Not long after the initial post was made, the neighbors began offering help.  A GoFundMe was started.  Meals were made.  In short order, over $4,000 was collected to benefit the family, and this teenager who reached out is booked solid with jobs to earn some extra cash.

This mother and her kids are now in a secure position and absolutely overwhelmed by the outpouring of generosity from people.  I, too, am overwhelmed, but not in the least bit surprised.  This is one of my favorite parts of living in America.

This is only one example of times that I have seen the community come together for a stranger and help them get back on their feet.  I think back to last fall when a friend of my brother-in-law had a stroke, and in a few short days, a bunch of strangers scraped together over $7,000 to help with expenses as he recovered.  I think of my coworker who was in a serious motorcycle accident last spring, and how quickly our fellow co-workers (many of whom did not know him well) got involved to raise money for him and his family.  The news was full of such examples during last summer's hurricane season, as people were willing to give so much to those who had been displaced.

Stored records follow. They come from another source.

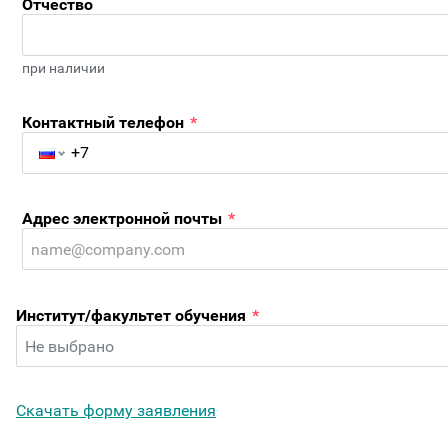
Отчество
при наличии
Контактный телефон
*
Адрес электронной почты
*
Институт/факультет обучения
*
Скачать форму заявления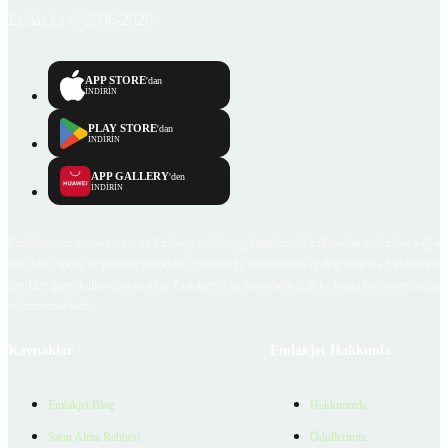
Emlakjet © 2006-2026
APP STORE
'dan
İNDİRİN
PLAY STORE
'dan
İNDİRİN
APP GALLERY
'den
İNDİRİN
Emlakjet.com internet sitesi ve Emlakjet mobil uygulamalarında kullanıcılar tarafından sağlana
ilan, bilgi, içerik ve görselin gerçekliği, orijinalliği, güvenilirliği ve doğruluğuna ilişkin soru
içerikleri giren kullanıcıya ait olup, Emlakjet'in bu hususlarla ilgili herhangi bir sorumluluğu
bulunmamaktadır.
Kaynaklar
Emlakjet Hakkında
Emlakjet Blog
Hakkımızda
Satın Alma Rehberi
Ödüllerimiz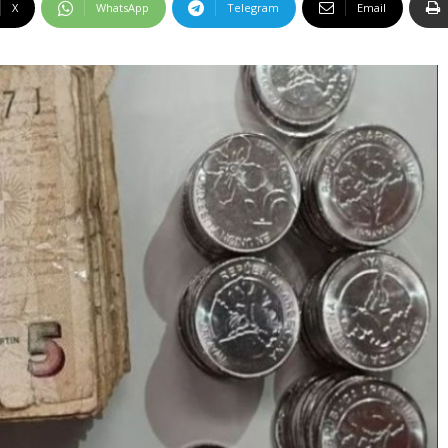
X
WhatsApp
Telegram
Email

People are so willing to help.  They don't require a push, they don't require formal channels or government involvement.  They see a need and are willing to step in, offering financial support, meals, car rides, child care, a place to stay, and more.

It proves my belief that we do not need charity to be enforced by the government.  People will help each other freely.  More importantly, it reminds me that there are still good, kind, and loving people out there, willing to sacrifice for a stranger in need.